Zu Beginn des Abends begrüßte Klaus Alt von der Unteren Naturschutzbehörde des Landratsamts München die etwa 80 Gäste und stellte die Ziele des dreijährigen Projekts vor. „Was würden Sie dazu sagen, wenn Fremde durch ihr Wohnzimmer laufen und Sie beim Abendessen stören würden?“, fragte er ins Publikum und warb damit um Verständnis für die Tiere und Pflanzen im Isartal, die bei Störungen durch Spaziergänger, Jogger oder Radfahrer nicht einfach in ein anderes Zimmer ausweichen können. Die notwendigen Rückzugs- und Ruheräume fehlen, weil der Mensch immer weiter in bisher unberührte Räume eindringt.

Siering zeigte Verständnis für die Begeisterung der Massen für das Isartal. Die schöne und teilweise noch sehr ursprünglich anmutende Landschaft, die gleißend weißen Kiesbänke und Attraktionen, wie die längste Floßrutsche der Welt im Mühltal, ziehen die Menschen an. Doch der Naturraum hat nicht nur für unsere Erholung eine große Bedeutung. Das Isartal ist neben dem Lechtal eine der wichtigsten Wanderrouten für Tiere und Pflanzen zwischen den Alpen und der Donau.
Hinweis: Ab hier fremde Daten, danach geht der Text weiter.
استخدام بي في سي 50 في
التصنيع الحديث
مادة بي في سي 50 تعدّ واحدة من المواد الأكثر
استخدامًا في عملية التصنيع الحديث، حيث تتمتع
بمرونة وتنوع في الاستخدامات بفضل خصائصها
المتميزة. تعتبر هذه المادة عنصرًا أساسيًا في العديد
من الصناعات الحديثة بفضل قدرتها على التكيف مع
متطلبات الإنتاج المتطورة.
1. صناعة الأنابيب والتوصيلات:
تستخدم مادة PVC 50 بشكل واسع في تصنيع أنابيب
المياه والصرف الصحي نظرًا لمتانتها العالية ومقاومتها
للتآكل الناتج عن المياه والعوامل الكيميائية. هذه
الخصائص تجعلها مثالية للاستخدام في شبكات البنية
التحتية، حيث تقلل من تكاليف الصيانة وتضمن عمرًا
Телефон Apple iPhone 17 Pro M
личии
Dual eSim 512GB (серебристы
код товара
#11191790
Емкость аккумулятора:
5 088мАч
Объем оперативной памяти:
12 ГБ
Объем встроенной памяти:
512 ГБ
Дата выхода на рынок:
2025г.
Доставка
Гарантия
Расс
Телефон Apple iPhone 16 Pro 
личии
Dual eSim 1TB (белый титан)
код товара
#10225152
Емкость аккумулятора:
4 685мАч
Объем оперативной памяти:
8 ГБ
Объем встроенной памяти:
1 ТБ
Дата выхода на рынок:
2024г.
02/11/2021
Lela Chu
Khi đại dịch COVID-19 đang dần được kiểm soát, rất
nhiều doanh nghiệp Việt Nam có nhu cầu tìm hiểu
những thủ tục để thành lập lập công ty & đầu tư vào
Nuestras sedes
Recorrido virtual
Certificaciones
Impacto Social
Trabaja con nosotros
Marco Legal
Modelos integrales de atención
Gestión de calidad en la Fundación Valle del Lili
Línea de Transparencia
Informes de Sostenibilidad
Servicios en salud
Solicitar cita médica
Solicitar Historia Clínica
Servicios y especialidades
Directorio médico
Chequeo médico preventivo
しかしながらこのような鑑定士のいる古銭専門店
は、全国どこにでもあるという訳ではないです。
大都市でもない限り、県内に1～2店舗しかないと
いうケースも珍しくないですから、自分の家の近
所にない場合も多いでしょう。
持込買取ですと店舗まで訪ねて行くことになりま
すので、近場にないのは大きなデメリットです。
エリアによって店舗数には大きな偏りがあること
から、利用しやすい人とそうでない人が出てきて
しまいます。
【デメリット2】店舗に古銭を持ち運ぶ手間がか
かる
Lebensräume wie die Schneeheide-Kiefernwälder in der Pupplinger Au, die Buchenmischwälder an den Isarhängen sowie die liegenden oder stehenden Totholzstämme beherbergen viele selten gewordene Arten, darunter Schönheiten wie den Frauenschuh, eine der prächtigsten Orchideenarten Europas, den Eisvogel, der je nach Lichteinfall kobaltblau bis türkisfarben schimmert, den Uhu, die größte Eule der Welt, deren Balzrufe aktuell in der Nähe der Burg Schwaneck zu hören sind, oder den gebänderten Pinselkäfer, der auf morsches Buchenholz angewiesen ist und daher in Fichtenmonokulturen nicht überleben kann.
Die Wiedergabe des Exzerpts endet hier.